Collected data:

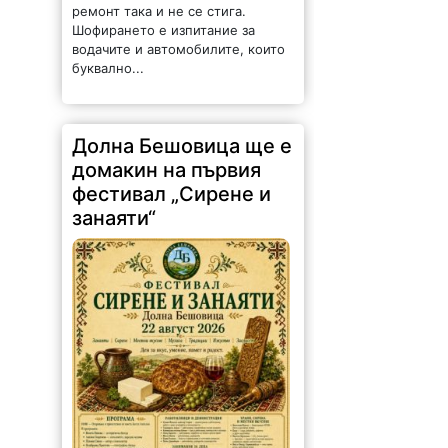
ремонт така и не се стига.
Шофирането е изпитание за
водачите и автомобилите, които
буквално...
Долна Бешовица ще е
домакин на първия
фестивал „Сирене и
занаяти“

...

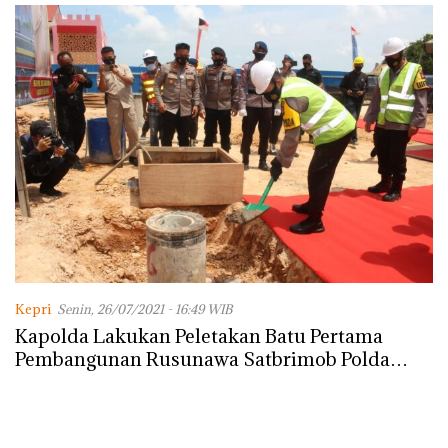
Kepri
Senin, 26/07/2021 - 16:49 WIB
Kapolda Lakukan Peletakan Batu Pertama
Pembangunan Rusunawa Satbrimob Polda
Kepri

==

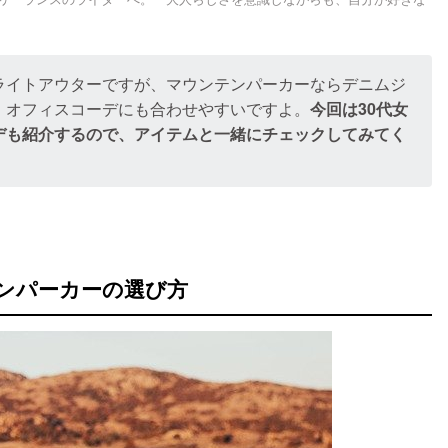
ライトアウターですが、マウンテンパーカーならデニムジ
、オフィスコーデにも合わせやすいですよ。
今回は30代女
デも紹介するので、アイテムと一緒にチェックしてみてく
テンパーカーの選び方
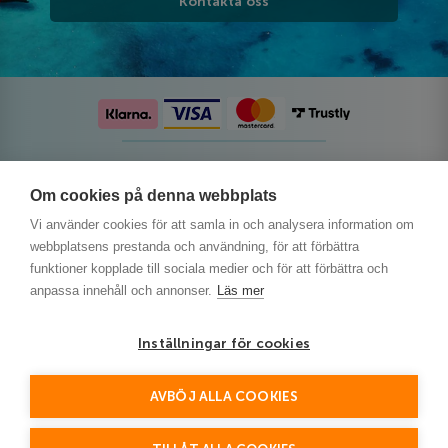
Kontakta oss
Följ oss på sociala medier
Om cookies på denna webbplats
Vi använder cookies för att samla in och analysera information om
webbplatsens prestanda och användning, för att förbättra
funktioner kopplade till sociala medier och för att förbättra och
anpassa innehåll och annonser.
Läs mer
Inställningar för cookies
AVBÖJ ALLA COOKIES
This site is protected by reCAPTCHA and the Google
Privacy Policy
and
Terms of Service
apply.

▶ Activity
What is the number of lines in the data that contain "medier"? Write that number and nothing else.

▶ Solution to this problem
2